I continued to rub the still-tingling spot where his blade had sliced me. My fingers were covered in sticky blood that settled into my cuticles and beneath my fingernails, making dark-red crescents. “You said we were ‘taken’ as part of some experiment; what did you mean by that? And how can you possibly believe it was . . .” I swallowed. I had to say it. “Aliens?”
I had the feeling this wasn’t the first time Simon had had to convince someone, and a look of patience settled over his face. He sat back and nodded. “I think you already know why, Kyra. We’ve been tracking your father’s online comings and goings for years. You don’t have to pretend he didn’t try to tell you this already.”

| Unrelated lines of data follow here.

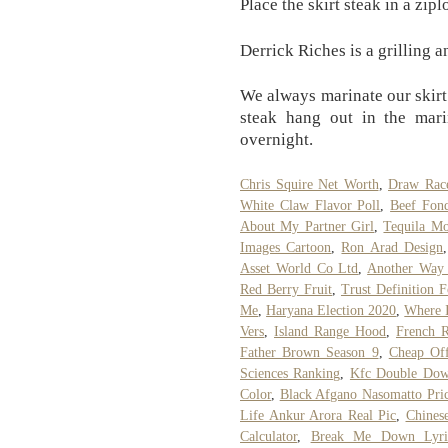
Place the skirt steak in a zip
Derrick Riches is a grilling 
We always marinate our skirt 
steak hang out in the mari
overnight.
Chris Squire Net Worth
,
Draw Rac
White Claw Flavor Poll
,
Beef Fon
About My Partner Girl
,
Tequila Mo
Images Cartoon
,
Ron Arad Design
Asset World Co Ltd
,
Another Way 
Red Berry Fruit
,
Trust Definition 
Me
,
Haryana Election 2020
,
Where I
Vers
,
Island Range Hood
,
French R
Father Brown Season 9
,
Cheap Off
Sciences Ranking
,
Kfc Double Dow
Color
,
Black Afgano Nasomatto Pri
Life Ankur Arora Real Pic
,
Chines
Calculator
,
Break Me Down Lyr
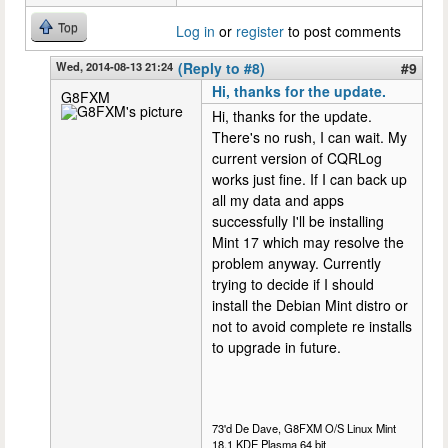
Top
Log in
or
register
to post comments
Wed, 2014-08-13 21:24
(Reply to #8)
#9
Hi, thanks for the update.
G8FXM
Hi, thanks for the update.
There's no rush, I can wait. My
current version of CQRLog
works just fine. If I can back up
all my data and apps
successfully I'll be installing
Mint 17 which may resolve the
problem anyway. Currently
trying to decide if I should
install the Debian Mint distro or
not to avoid complete re installs
to upgrade in future.
73'd De Dave, G8FXM O/S Linux Mint
18.1 KDE Plasma 64 bit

I closed my eyes and wished that were enough to block him out. How could any of this—anything my dad had said—really be true?
Yet how could I argue when I’d just witnessed my own body healing itself? Simon was right; no normal person could do that.
“When they take us, they don’t just take our temperatures, or poke and prod us, Kyra. They’re advanced—way more so than we are. They do things to us.” His eyes met mine. “We’re no longer like our old selves. Our bodies heal faster and age slower. We need less sleep and sustenance. I assume you haven’t eaten much either. That nothing tastes the same.”
He was right about the sleep, and the food, even if I didn’t tell him so.
I swallowed, trying to make sense of what he was saying.
I looked down at my hands. They were the same hands as they’d always been. I was exactly the same as I’d always been. I looked the same, sounded the same, had the same tan and bruise I’d had right before I’d vanished.
Which was weird. “If I can heal, why do I still have this?” I showed him my bruise, the one on my shin.
“You had it when you vanished, right?”
I nodded because I finally had him.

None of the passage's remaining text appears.